【大紀元2025年04月29日訊】1989年,我那時正在讀上海師範大學三年級,因為參與上海人民抗議六四屠殺,之後遭到中共清算,被關押在上海市第一看守所三樓321牢房——12平方米左右的空間,住著15個犯人。
1989年11月8日那天,牢門突然打開了,進來一個拖著沉重腳鐐的青年人。後來他告訴我:他叫葛燕平,是上海寶鋼集團有限公司的職工,出生於1964年,因為殺人被捕。到了1990年1月,獄醫打開牢門上的窗口,叫他把手臂伸出去,紮好橡皮筋,然後抽了兩罐滿滿的靜脈血。
在上海市第一看守所的人都知道,這個做法預示犯人馬上就要被收割器官了。果然,2月份一天大清早,獄警叫葛燕平的番號:728,東西收拾好去開庭。

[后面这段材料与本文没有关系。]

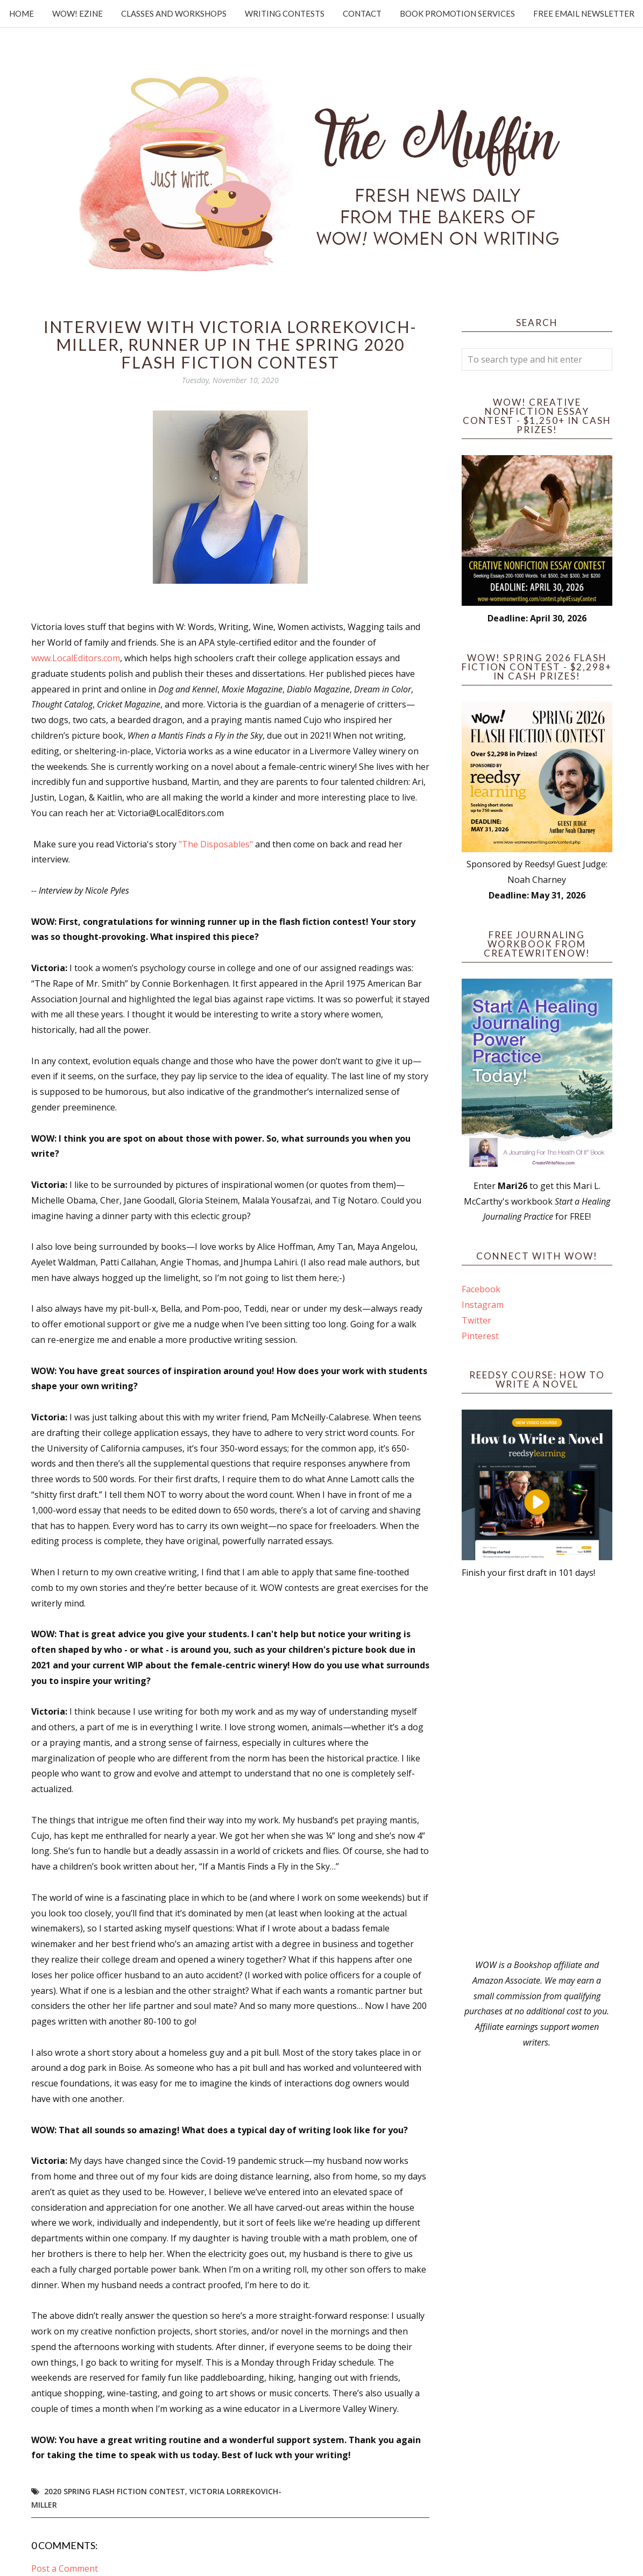 The image size is (643, 2576). I want to click on Home, so click(21, 13).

當時是這樣的情況:如果一審宣判死刑,就去提籃橋的上海市監獄上訴。如果沒有死刑,就回來上海市第一看守所的上訴牢房,等到10天上訴期結束後,再送去勞改局。那天,葛燕平再也沒有回來。
因為葛燕平自己知道沒有活命希望,他就把家庭地址給了我,讓我出去以後看看他家人。
1990年8月份的一個星期天,獲得自由的我,去了上海市寶山區泗塘三村78號,碰到了葛的父母親。葛父益富給我看了他的兒子的遺書與遺物,並且告訴我:葛燕平被捕以後,妻子時玳被拉去醫院人流引產,葛父是退役軍人,在軍工企業上海市有線電廠保衛科工作,他有一個老戰友在監獄系統工作,他通過朋友得知,葛燕平直接在上海市監獄醫院執行死刑,子彈打頭以後,馬上做全身器官移植手術。葛父給我看了他兒子爆頭與剝皮的照片。說到這個話題,葛母傷心欲絕,淚如雨下。
這是一個真實的事情,我親身經歷的。當天在回家路上,通過公交車的窗口,我望著陽光燦爛的天空,心裡卻是特別的陰暗潮濕。